◆ Task to complete
Your task is to copy every line of the entries that holds the word "está".

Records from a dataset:
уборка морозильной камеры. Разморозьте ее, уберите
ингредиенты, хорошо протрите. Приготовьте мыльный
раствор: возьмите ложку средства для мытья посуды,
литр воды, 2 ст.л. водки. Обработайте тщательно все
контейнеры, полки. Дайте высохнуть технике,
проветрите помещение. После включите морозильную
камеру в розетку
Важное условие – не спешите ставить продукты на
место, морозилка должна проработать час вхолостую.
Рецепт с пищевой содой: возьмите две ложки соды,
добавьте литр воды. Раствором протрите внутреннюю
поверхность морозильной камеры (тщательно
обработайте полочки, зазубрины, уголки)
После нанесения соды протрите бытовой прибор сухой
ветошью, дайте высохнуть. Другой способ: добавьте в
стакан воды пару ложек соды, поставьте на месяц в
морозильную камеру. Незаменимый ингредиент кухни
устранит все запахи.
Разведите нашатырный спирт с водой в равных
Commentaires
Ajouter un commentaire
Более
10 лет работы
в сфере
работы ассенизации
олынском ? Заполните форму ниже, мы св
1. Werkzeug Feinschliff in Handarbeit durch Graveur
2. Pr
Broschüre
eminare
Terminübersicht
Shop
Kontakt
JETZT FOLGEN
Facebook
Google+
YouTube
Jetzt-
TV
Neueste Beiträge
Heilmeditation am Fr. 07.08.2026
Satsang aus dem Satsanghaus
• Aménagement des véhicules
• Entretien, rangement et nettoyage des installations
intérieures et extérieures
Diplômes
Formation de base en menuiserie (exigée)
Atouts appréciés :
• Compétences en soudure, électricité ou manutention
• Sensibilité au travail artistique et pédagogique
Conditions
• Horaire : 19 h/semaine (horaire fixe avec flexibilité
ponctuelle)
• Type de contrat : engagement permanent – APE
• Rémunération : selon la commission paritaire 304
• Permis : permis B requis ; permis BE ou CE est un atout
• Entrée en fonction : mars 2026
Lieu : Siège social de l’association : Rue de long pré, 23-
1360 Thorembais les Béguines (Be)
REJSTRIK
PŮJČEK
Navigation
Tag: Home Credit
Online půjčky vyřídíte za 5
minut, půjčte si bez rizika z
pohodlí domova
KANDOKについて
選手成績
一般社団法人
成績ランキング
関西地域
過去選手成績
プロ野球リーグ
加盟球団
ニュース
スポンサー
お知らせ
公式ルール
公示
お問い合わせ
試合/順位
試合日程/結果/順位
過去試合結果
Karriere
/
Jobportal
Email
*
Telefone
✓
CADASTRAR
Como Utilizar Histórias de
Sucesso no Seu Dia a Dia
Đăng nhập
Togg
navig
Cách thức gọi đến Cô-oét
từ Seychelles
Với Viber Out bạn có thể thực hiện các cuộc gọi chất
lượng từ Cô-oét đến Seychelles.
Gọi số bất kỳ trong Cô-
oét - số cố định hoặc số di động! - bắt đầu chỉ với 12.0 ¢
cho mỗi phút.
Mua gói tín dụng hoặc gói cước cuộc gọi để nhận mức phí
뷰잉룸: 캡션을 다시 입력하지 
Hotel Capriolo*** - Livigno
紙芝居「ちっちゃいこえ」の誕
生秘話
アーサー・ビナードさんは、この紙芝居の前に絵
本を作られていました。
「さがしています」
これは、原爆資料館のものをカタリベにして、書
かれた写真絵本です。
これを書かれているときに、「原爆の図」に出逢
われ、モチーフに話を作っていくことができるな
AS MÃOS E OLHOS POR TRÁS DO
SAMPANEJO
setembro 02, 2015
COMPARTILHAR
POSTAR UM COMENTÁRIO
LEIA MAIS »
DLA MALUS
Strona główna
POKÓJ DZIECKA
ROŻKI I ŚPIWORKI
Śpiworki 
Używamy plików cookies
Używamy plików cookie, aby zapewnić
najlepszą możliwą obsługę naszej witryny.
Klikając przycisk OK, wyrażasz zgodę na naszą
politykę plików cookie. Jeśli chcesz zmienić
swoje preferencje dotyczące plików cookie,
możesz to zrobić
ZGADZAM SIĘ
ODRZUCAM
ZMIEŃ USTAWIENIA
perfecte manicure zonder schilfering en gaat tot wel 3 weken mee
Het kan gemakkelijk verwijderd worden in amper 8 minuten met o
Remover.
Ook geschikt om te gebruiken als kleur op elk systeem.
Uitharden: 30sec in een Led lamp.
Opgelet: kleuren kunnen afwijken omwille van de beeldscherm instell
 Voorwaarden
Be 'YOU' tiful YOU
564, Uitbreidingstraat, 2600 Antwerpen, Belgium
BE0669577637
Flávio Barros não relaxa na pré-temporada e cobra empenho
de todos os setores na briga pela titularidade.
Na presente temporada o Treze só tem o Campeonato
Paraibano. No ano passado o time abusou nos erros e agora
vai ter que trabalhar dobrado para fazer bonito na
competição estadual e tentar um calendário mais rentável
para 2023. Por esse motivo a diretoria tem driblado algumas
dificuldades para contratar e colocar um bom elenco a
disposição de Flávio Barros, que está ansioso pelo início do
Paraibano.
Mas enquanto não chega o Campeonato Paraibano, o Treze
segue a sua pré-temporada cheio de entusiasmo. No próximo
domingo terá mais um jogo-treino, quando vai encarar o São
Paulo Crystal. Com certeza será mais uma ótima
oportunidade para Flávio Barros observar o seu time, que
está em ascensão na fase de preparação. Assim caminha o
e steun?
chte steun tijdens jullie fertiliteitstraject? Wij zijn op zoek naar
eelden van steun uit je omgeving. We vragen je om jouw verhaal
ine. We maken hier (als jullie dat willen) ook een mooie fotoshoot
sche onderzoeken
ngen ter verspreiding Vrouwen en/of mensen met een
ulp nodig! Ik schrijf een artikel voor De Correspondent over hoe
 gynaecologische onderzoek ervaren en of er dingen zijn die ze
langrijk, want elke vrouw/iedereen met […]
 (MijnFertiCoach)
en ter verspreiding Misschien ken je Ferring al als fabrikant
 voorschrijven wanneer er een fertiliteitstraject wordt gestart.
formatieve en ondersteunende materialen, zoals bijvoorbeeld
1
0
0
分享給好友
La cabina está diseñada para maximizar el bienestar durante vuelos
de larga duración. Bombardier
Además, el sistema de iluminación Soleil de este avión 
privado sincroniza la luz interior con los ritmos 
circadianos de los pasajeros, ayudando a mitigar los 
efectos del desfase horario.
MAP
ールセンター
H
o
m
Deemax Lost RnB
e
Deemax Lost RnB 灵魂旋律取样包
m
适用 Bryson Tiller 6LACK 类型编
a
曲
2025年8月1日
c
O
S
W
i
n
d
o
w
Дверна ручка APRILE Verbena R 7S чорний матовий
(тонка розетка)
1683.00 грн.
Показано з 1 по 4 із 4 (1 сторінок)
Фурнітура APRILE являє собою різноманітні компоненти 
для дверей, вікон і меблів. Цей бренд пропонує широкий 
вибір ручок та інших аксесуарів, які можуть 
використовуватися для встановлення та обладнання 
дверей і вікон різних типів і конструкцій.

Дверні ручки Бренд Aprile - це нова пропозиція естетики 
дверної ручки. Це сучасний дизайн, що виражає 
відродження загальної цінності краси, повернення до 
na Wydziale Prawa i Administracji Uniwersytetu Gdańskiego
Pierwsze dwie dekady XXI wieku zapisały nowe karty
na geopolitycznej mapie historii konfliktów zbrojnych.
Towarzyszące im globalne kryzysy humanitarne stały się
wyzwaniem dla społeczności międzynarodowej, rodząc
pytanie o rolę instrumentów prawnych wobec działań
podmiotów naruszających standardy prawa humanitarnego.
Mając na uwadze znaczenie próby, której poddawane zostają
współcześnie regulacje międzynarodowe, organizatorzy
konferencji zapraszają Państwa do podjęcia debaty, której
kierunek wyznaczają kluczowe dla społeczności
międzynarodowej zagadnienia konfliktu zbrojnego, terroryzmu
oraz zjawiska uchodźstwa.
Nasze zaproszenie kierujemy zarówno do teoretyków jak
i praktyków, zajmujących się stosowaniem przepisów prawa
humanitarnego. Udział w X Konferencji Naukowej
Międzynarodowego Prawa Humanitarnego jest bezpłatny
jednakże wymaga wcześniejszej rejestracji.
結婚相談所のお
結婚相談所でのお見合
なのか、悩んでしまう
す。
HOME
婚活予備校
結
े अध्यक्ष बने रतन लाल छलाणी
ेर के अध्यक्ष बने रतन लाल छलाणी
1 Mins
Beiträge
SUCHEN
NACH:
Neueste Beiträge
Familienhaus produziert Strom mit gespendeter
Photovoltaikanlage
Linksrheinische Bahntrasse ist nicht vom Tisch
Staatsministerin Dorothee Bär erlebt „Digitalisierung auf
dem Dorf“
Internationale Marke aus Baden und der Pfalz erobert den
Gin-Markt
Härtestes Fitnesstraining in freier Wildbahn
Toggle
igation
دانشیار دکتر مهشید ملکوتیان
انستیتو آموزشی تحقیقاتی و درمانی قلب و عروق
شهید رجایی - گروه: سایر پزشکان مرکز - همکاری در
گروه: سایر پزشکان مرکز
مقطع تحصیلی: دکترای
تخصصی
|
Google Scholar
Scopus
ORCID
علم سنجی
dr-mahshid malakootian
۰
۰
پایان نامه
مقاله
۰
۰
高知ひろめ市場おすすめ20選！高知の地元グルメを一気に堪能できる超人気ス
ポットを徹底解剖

◆ Reply
disposição de Flávio Barros, que está ansioso pelo início do
está em ascensão na fase de preparação. Assim caminha o
La cabina está diseñada para maximizar el bienestar durante vuelos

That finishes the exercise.